Política
06:08

Ministro Toffoli altera três vezes orientação sobre acesso a material apreendido em operação

O ministro Dias Toffoli, do Supremo Tribunal Federal (STF), realizou uma série de mudanças rápidas nas diretrizes sobre o destino e o acesso aos bens apreendidos na nova fase da Operação Compliance Zero, que investiga supostas fraudes financeiras ligadas ao Banco Master. Foram ao menos três modificações em um intervalo de 24 horas.

Na manhã de quarta-feira (14), logo após o início da operação, Toffoli ordenou que todos os bens, documentos e aparelhos eletrônicos recolhidos pela Polícia Federal fossem lacrados e enviados diretamente para a sede do STF.

A determinação previa que o material ficasse guardado no tribunal, sem acesso externo até nova decisão. Segundo o gabinete do ministro, a medida visava preservar as provas, que seriam devidamente periciadas pelas autoridades competentes.

Horas depois, diante de preocupações de investigadores com a possibilidade de acesso remoto aos dispositivos, o gabinete de Toffoli orientou a PF a manter celulares e computadores apreendidos carregados, porém desconectados da internet.

Porém, a centralização das provas no Supremo provocou reação. Delegados da Polícia Federal demonstraram surpresa com a ordem, alegando que a extração imediata dos dados era necessária para evitar riscos de destruição remota e prejuízos à investigação.

O diretor-geral da PF, Andrei Rodrigues, pediu formalmente que Toffoli reconsiderasse a decisão, devido também a dúvidas técnicas sobre a capacidade do STF para realizar a perícia. O procurador-geral da República, Paulo Gonet, também solicitou revisão, sugerindo que a extração e análise das provas fossem feitas pela PGR para permitir a formação adequada de opinião ministerial quanto aos crimes investigados e à participação dos alvos.
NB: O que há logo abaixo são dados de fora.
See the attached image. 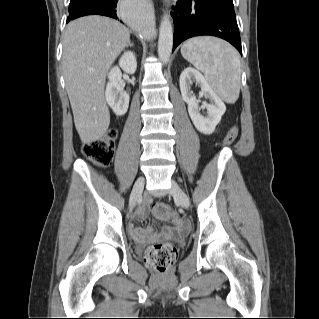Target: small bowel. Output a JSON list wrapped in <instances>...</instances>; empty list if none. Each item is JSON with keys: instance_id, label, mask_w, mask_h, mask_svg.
I'll return each instance as SVG.
<instances>
[{"instance_id": "1", "label": "small bowel", "mask_w": 319, "mask_h": 319, "mask_svg": "<svg viewBox=\"0 0 319 319\" xmlns=\"http://www.w3.org/2000/svg\"><path fill=\"white\" fill-rule=\"evenodd\" d=\"M150 204H151L150 197H144L142 199L141 207L137 210L135 214L136 220H140L147 215ZM173 224L176 230H170V229L164 230L162 231L161 236L173 237L177 235L178 233H183L187 231L189 228L188 222L180 217H176L175 219H173ZM129 233L133 238L141 242L150 241L156 237V230L151 225L147 226L146 228H137V227L130 226Z\"/></svg>"}]
</instances>
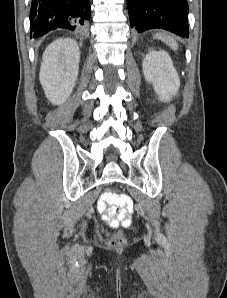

Atendendo ao pedido do procurador-geral, Toffoli determinou que o material fosse enviado para a PGR para análise, um recuo em relação à orientação inicial de envio ao STF. O ministro justificou que essa medida oferecerá à PGR uma visão sistêmica dos supostos crimes de grande dimensão identificados até o momento.

Na quinta-feira (15), Toffoli voltou a flexibilizar as orientações, permitindo que a Polícia Federal também tivesse acesso ao material custodiado na PGR. Ele autorizou que quatro peritos da PF, indicados nominalmente por ele, acompanhassem a extração e a perícia dos dados, configurando um segundo recuo em um curto período.

Essas decisões ocorreram após a deflagração da segunda fase da Operação Compliance Zero, que cumpriu 42 mandados de busca e apreensão em cinco estados e bloqueou bens avaliados em mais de R$ 5,7 bilhões, incluindo carros de luxo, relógios, dinheiro e um revólver. Entre os alvos estão o dono do Banco Master, Daniel Vorcaro, seus familiares e empresários ligados a fundos de investimento.

A investigação apura crimes como gestão fraudulenta, organização criminosa, manipulação de mercado e lavagem de dinheiro. A PF também investiga supostas operações financeiras fraudulentas entre o Banco Master e fundos da Reag Trust, empresa suspeita de vínculos com esquemas de lavagem de dinheiro detectados na operação Carbono Oculto, que envolve conexões entre o setor de combustíveis, o PCC e empresas financeiras.